Published in final edited form as: Am J Hematol. 2010 Aug;85(8):611–613. doi: 10.1002/ajh.21749

Hydroxyurea in Children with Sickle Cell Disease: Practice Patterns and Barriers to Utilization

Amanda M Brandow 1, Danielle L Jirovec 1, Julie A Panepinto 1
PMCID: PMC2911651  NIHMSID: NIHMS210665  PMID: 20658592

Abstract

Hydroxyurea (HU) is underutilized in adults with sickle cell disease (SCD) despite the Multicenter Study of Hydroxyurea in Sickle Cell Anemia (MSH) (1). Since little is known about HU utilization in children with SCD we sought to: 1) evaluate patterns of HU utilization; 2) elicit how providers define frequent pain when prescribing HU; and 3) identify barriers to HU use by surveying members of the American Society of Pediatric Hematology/Oncology. Data analysis included descriptive statistics and Chi-square. Of the 350 respondents, 63% care for SCD patients. Of these providers, only 9% have 50–90% of patients on HU, while 10% have <10% on HU. Criteria used to initiate HU included acute chest syndrome and frequent pain. Approximately half of providers account only for pain requiring hospitalization when prescribing HU. Those accounting for pain managed at home were more likely to have >30% of patients on HU (35.2% vs. 20%; p=0.023; Chi-square). Provider-related barriers to prescribing HU included compliance with: HU (86%), laboratory monitoring (85%), and contraception (85%). Our survey suggests substantial variation in HU utilization in children. Providers accounting for pain managed both in and out of the hospital had more patients on HU. Existing barriers to HU utilization should be addressed to optimize care for children with SCD.
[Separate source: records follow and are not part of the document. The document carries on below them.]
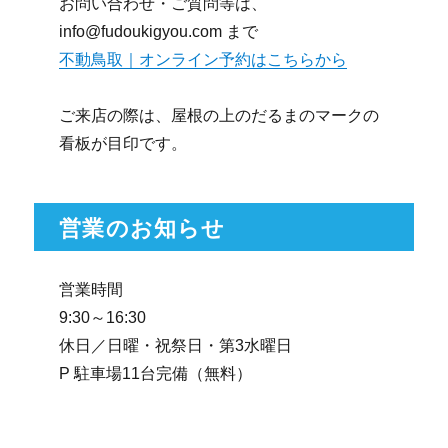
お問い合わせ・ご質問等は、
info@fudoukigyou.com まで
不動鳥取｜オンライン予約はこちらから
ご来店の際は、屋根の上のだるまのマークの
看板が目印です。
営業のお知らせ
営業時間
9:30～16:30
休日／日曜・祝祭日・第3水曜日
P 駐車場11台完備（無料）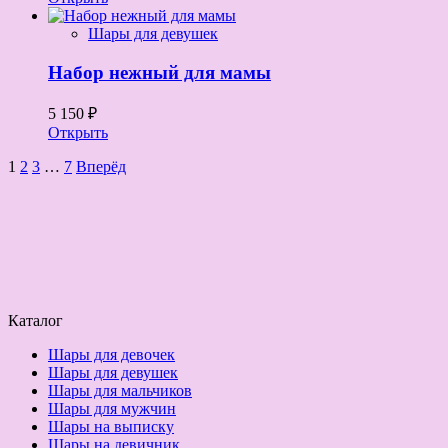
Шары для девушек
Набор нежный для мамы
5 150 ₽
Открыть
1
2
3
…
7
Вперёд
Каталог
Шары для девочек
Шары для девушек
Шары для мальчиков
Шары для мужчин
Шары на выписку
Шары на девичник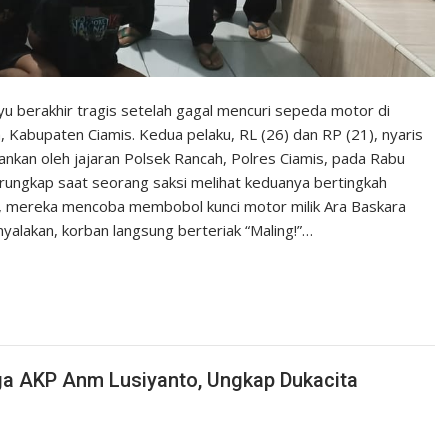
yu berakhir tragis setelah gagal mencuri sepeda motor di
 Kabupaten Ciamis. Kedua pelaku, RL (26) dan RP (21), nyaris
nkan oleh jajaran Polsek Rancah, Polres Ciamis, pada Rabu
erungkap saat seorang saksi melihat keduanya bertingkah
itu, mereka mencoba membobol kunci motor milik Ara Baskara
nyalakan, korban langsung berteriak “Maling!”…
ga AKP Anm Lusiyanto, Ungkap Dukacita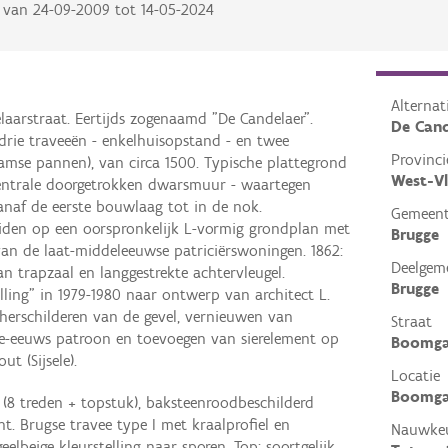
van
24-09-2009
tot
14-05-2024
Alterna
aarstraat. Eertijds zogenaamd "De Candelaer".
De Cand
drie traveeën - enkelhuisopstand - en twee
Provinci
mse pannen), van circa 1500. Typische plattegrond
West-V
centrale doorgetrokken dwarsmuur - waartegen
anaf de eerste bouwlaag tot in de nok.
Gemeen
duiden op een oorspronkelijk L-vormig grondplan met
Brugge
van de laat-middeleeuwse patriciërswoningen. 1862:
Deelgem
n trapzaal en langgestrekte achtervleugel.
Brugge
lling" in 1979-1980 naar ontwerp van architect L.
herschilderen van de gevel, vernieuwen van
Straat
e-eeuws patroon en toevoegen van sierelement op
Boomga
t (Sijsele).
Locatie
Boomgaa
(8 treden + topstuk), baksteenroodbeschilderd
int. Brugse travee type I met kraalprofiel en
Nauwkeu
elbeige kleurstelling naar sporen. Top: soortgelijk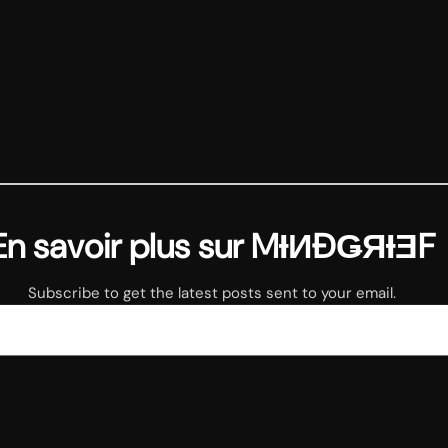
En savoir plus sur MƗИĐǤЯƗƎF
Subscribe to get the latest posts sent to your email.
Keywords: hydroxyurea, sickle cell disease, children, utilization, barriers


Pain is the most common complication of SCD accounting for over 80% of all hospitalizations for children. Home pain diary studies reveal pain is also frequently managed at home and goes underreported (24). Treatment of painful events primarily involves symptomatic care. Preventative measures are limited and HU, an oral drug taken once daily, is the only drug shown to decrease the frequency of SCD painful events (1).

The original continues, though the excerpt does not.